Gather, from the data below, each line in which the word "𝐋𝐀𝐔𝐓É𝐌" occurs.
(DATA UNDER STUDY)
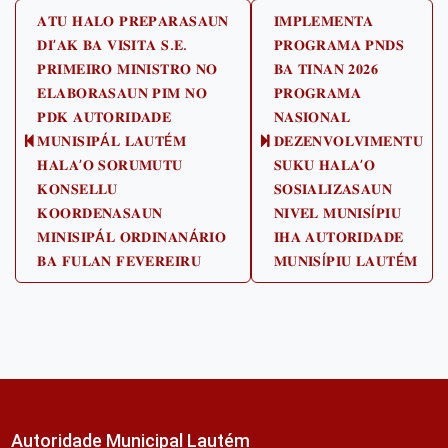
Post
𝐀𝐓𝐔 𝐇𝐀𝐋𝐎 𝐏𝐑𝐄𝐏𝐀𝐑𝐀𝐒𝐀𝐔𝐍
𝐈𝐌𝐏𝐋𝐄𝐌𝐄𝐍𝐓𝐀
𝐃𝐈’𝐀𝐊 𝐁𝐀 𝐕𝐈𝐒𝐈𝐓𝐀 𝐒.𝐄.
𝐏𝐑𝐎𝐆𝐑𝐀𝐌𝐀 𝐏𝐍𝐃𝐒
navigation
𝐏𝐑𝐈𝐌𝐄𝐈𝐑𝐎 𝐌𝐈𝐍𝐈𝐒𝐓𝐑𝐎 𝐍𝐎
𝐁𝐀 𝐓𝐈𝐍𝐀𝐍 𝟐𝟎𝟐𝟔
𝐄𝐋𝐀𝐁𝐎𝐑𝐀𝐒𝐀𝐔𝐍 𝐏𝐈𝐌 𝐍𝐎
𝐏𝐑𝐎𝐆𝐑𝐀𝐌𝐀
𝐏𝐃𝐊 𝐀𝐔𝐓𝐎𝐑𝐈𝐃𝐀𝐃𝐄
𝐍𝐀𝐒𝐈𝐎𝐍𝐀𝐋
𝐌𝐔𝐍𝐈𝐒𝐈𝐏Á𝐋 𝐋𝐀𝐔𝐓É𝐌
𝐃𝐄𝐙𝐄𝐍𝐕𝐎𝐋𝐕𝐈𝐌𝐄𝐍𝐓𝐔
Previous
Next
𝐇𝐀𝐋𝐀’𝐎 𝐒𝐎𝐑𝐔𝐌𝐔𝐓𝐔
𝐒𝐔𝐊𝐔 𝐇𝐀𝐋𝐀’𝐎
post:
post:
𝐊𝐎𝐍𝐒𝐄𝐋𝐋𝐔
𝐒𝐎𝐒𝐈𝐀𝐋𝐈𝐙𝐀𝐒𝐀𝐔𝐍
𝐊𝐎𝐎𝐑𝐃𝐄𝐍𝐀𝐒𝐀𝐔𝐍
𝐍𝐈𝐕𝐄𝐋 𝐌𝐔𝐍𝐈𝐒Í𝐏𝐈𝐔
𝐌𝐈𝐍𝐈𝐒𝐈𝐏Á𝐋 𝐎𝐑𝐃𝐈𝐍𝐀𝐍Á𝐑𝐈𝐎
𝐈𝐇𝐀 𝐀𝐔𝐓𝐎𝐑𝐈𝐃𝐀𝐃𝐄
𝐁𝐀 𝐅𝐔𝐋𝐀𝐍 𝐅𝐄𝐕𝐄𝐑𝐄𝐈𝐑𝐔
𝐌𝐔𝐍𝐈𝐒Í𝐏𝐈𝐔 𝐋𝐀𝐔𝐓É𝐌
Autoridade Municipal Lautém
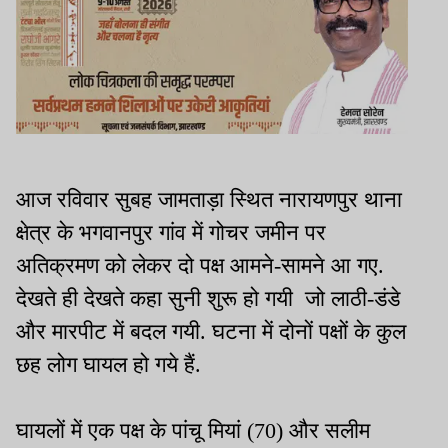
आज रविवार सुबह जामताड़ा स्थित नारायणपुर थाना
क्षेत्र के भगवानपुर गांव में गोचर जमीन पर
अतिक्रमण को लेकर दो पक्ष आमने-सामने आ गए.
देखते ही देखते कहा सुनी शुरू हो गयी जो लाठी-डंडे
और मारपीट में बदल गयी. घटना में दोनों पक्षों के कुल
छह लोग घायल हो गये हैं.
घायलों में एक पक्ष के पांचू मियां (70) और सलीम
(End DATA UNDER STUDY)
EXERCISE RESPONSE:
𝐌𝐔𝐍𝐈𝐒𝐈𝐏Á𝐋 𝐋𝐀𝐔𝐓É𝐌
𝐌𝐔𝐍𝐈𝐒Í𝐏𝐈𝐔 𝐋𝐀𝐔𝐓É𝐌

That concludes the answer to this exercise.